Oberbürgermeister Bert Knoblauch (CDU) hält trotzdem an der Maßgabe fest, verweist darauf, dass es in der Kernstadt bei den meisten Grundstücken so geregelt sei und die Erfahrungen gezeigt hätten, dass es technische Lösungen für die Versickerung auf den Grundstücken gebe. "Das allerdings zieht Baumaßnahmen nach sich", gibt der Stadtchef im Pressegespräch zu. "Dachrinnen müssten eventuell verlegt, Rohre und Drainagen gesetzt werden."

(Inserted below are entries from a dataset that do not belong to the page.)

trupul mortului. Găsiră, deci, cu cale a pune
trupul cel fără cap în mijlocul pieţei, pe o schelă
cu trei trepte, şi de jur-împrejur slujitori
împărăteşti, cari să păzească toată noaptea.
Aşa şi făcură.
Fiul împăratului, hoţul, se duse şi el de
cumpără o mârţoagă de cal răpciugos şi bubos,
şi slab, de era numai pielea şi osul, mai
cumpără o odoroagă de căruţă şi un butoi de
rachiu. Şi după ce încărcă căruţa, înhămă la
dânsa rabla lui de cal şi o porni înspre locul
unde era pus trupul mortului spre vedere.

Die Stadt, das sagt Jörg Naumann von der Stabsstelle Abwasser im Rathaus, werde kontrollieren, dass die Vorgaben befolgt werden. Naumann ist in Ostelbien unterwegs und spricht mit den Grundstücksbesitzern. "Das Wassergesetz des Landes sieht vorrangig die Versickerung des Regenwassers auf privatem Grund vor", so Jörg Naumann.

"Jedes zusätzlich eingeleitete Wasser kostet Geld."

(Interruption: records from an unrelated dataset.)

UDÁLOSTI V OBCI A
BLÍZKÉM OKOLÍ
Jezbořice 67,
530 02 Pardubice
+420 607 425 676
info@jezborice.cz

Die Stadt könne bei Verstößen sanktionieren, etwa wenn sie die Gefahrenabwehrverordnung oder die Straßenverkehrsordnung als Grundlage heranziehe. Man müsse sich bewusst machen, so der Stabsstellenleiter, dass Private quasi auf öffentlichen Grund entwässern - vom Grundstück zur Straße. "Umgekehrt wäre das unvorstellbar".

Auch die Abwasserentsorgung Schönebeck (AbS) bittet die Bürger, dem Vorschlag der Stadt zu folgen. Denn jeder Liter zusätzliches Wasser müsse gepumpt und im Klärwerk behandelt werden. Das alles verursache Kosten, die letztendlich über Gebühren von der Allgemeinheit getragen würden.

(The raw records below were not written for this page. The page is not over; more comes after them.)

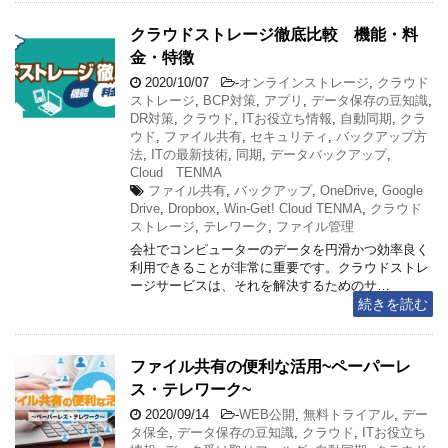
クラウドストレージ徹底比較 機能・料
金・特徴
2020/10/07
-
オンラインストレージ
,
クラウド
ストレージ
,
BCP対策
,
アプリ
,
データ保存の豆知識
,
DR対策
,
クラウド
,
ITお役立ち情報
,
自動同期
,
クラ
ウド
,
ファイル共有
,
セキュリティ
,
バックアップ方
法
,
ITの最新技術
,
同期
,
データバックアップ
,
Cloud TENMA
ファイル共有
,
バックアップ
,
OneDrive
,
Google
Drive
,
Dropbox
,
Win-Get! Cloud TENMA
,
クラウド
ストレージ
,
テレワーク
,
ファイル管理
会社でコンピューターのデータを円滑かつ効率良く
利用できることが非常に重要です。クラウドストレ
ージサービスは、それを解決するためのサ…
続きを読む
ファイル共有の便利な活用~ペーパーレ
ス・テレワーク~
2020/09/14
-
WEB公開
,
無料トライアル
,
デー
タ保全
,
データ保存の豆知識
,
クラウド
,
ITお役立ち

Warum aber werden die Pumpen nicht verändert? Das sei bereits vor fünf Jahren geschehen, heißt es aus dem Schönebecker Rathaus. Die Pumpstation ist Eigentum des Gommeraner Wasserverbandes. Technisch sei sie gut ausgestattet, aber könne eben keine Starkregenereignisse und zusätzliche Einleitungen bewältigen. Die Stadtverwaltung kündigte bei der Bürgerversammlung an, auch in Richtung Gommern das Gespräch zu suchen, welche Lösungen es für die Pumpstation gebe - bis hin zur Umsetzung.

Das allerdings würde nicht verhindern, dass das Wasser auf die Straße trete, wenn es stark regnet.

So gilt der Grundsatz der Grundstücksversickerung: Alternativlos? Oberbürgermeister Bert Knoblauch sagt Ja. "Wir können auch einen eigenen Regenwasserkanal bauen. Doch der würde hohe Investitionskosten verursachen, die auch auf die Leute zurückfallen."